Der Gesetzgeber hat es sich mit der Neuregelung sehr einfach gemacht. Er hat die Steuerlast, die eine personelle Aufstockung der Sozialgerichte mit sich bringen würde, gesenkt und die Sozialausgaben erhöht. Zudem hat er die Augen erneut vor der Ursache der Abrechnungsstreitigkeiten verschlossen und von einer Sanktionierung fehlerhafter Rechnungen abgesehen. Der Appell des Bundesrechnungshofes an die Politik aus dem Jahr 2011 blieb ungehört. Dieser hatte kritisiert, dass viele Krankenhausabrechungen fehlerhaft sind und zu überhöhten Forderungen an die Krankenkassen von schätzungsweise 875 Millionen Euro führen. Der Bundesrechnungshof führt zu Recht aus, dass es den Krankenhäusern vor allem an entsprechenden Anreizen fehlt, um korrekt abzurechnen. Denn bei einer fehlerhaften Rechnung hat das Krankenhaus nach wie vor keine Sanktion zu befürchten; es muss der Krankenkasse lediglich den Differenzbetrag erstatten. Möchte man die Anzahl der Abrechungsstreitigkeiten reduzieren, muss der Hebel zwingend bei der Rechnungsstellung ansetzen. Denn erst die zweifelhafte Rechnung führt im Rahmen der Abrechnungsprüfung durch die Krankenkassen zur MDK-Prüfung und ggf. zum Klageverfahren.

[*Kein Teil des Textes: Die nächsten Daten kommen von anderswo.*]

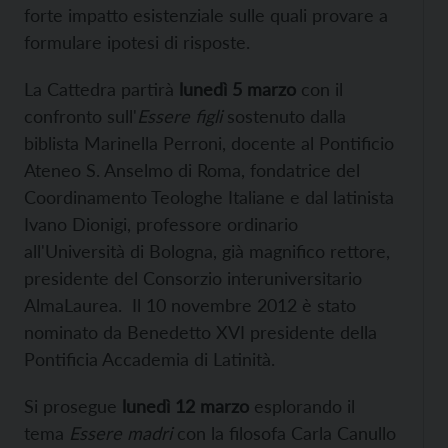
forte impatto esistenziale sulle quali provare a
formulare ipotesi di risposte.
La Cattedra partirà
lunedì 5 marzo
con il
confronto sull'
Essere figli
sostenuto dalla
biblista Marinella Perroni, docente al Pontificio
Ateneo S. Anselmo di Roma, fondatrice del
Coordinamento Teologhe Italiane e dal latinista
Ivano Dionigi, professore ordinario
all'Università di Bologna, già magnifico rettore,
presidente del Consorzio interuniversitario
AlmaLaurea. Il 10 novembre 2012 è stato
nominato da Benedetto XVI presidente della
Pontificia Accademia di Latinità.
Si prosegue
lunedì 12 marzo
esplorando il
tema
Essere madri
con la filosofa Carla Canullo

D er Gesetzgeber hat eine Regelung geschaffen, die nicht die wirklichen Ursachen bekämpft und unter Kapazitätsgesichtspunkten wahrscheinlich nicht erfolgreich umgesetzt werden kann. Ein Scheitern liegt nahe. Damit lauert die nächste Gefahr. Der Gesetzgeber könnte erneut falsche Konsequenzen ziehen und die Stichprobenprüfung reaktivieren und gegenüber der Einzelfallprüfung deutlich aufwerten. Das Modellvorhaben zur Auffälligkeitsprüfung lässt auf eine mögliche Absicht schließen. Schon in der Vergangenheit waren die Stichprobenprüfungen ein stumpfes Schwert der Krankenkassen. Darüber hinaus belohnt sie die Krankenkassen, die in der Einzelfallprüfung weniger Erfolg haben. Sie ist folglich wettbewerbshemmend.

Die Schlichtungsverfahren bedeuten einen enormen Bürokratieaufbau und eine erhebliche finanzielle Belastung für die Krankenkassen und Krankenhäuser. Sie stehen im Widerspruch zur Intention des Gesetzgebers im Hinblick auf einen Bürokratieabbau. Die Abrechnungsstreitigkeiten allein können kaum für eine Überlastung der Sozialgerichte verantwortlich sein. Hier dürfte vor allem die Klageflut gegen fehlerhafte Arbeitslosengeld II-Bescheide eine erhebliche Rolle gespielt haben. Eine einseitige „Entlastung“ der Sozialgerichte zum Nachteil der Sozialversicherung ist daher nicht sachgemäß. Es bleibt zu hoffen, dass die neue Bundesregierung die Defizite dieser Regelung erkennt und entsprechend handelt.